» **WHAT IS BEING ASKED**:
Scan the material below and count each line with the string "height". Reply with the count alone.
--- STORED DATA ---
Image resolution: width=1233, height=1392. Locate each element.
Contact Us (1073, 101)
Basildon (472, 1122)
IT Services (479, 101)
---
--- STORED DATA ---
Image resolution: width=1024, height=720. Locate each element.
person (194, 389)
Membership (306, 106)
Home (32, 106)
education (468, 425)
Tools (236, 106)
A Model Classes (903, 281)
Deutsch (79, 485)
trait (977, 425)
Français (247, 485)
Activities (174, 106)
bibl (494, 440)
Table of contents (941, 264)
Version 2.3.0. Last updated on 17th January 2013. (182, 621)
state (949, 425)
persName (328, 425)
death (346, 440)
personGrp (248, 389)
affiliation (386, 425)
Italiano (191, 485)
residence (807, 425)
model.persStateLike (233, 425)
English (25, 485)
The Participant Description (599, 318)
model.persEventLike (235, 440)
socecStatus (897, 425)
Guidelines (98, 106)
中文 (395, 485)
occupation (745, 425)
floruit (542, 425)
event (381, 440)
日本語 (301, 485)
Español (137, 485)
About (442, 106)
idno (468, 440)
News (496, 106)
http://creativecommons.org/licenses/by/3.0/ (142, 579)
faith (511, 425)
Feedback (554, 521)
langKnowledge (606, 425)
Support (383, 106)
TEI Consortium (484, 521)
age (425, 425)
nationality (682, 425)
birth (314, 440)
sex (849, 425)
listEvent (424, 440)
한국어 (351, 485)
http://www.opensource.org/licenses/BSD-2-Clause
---
» **SOLUTION FOR THIS EXERCISE**:
2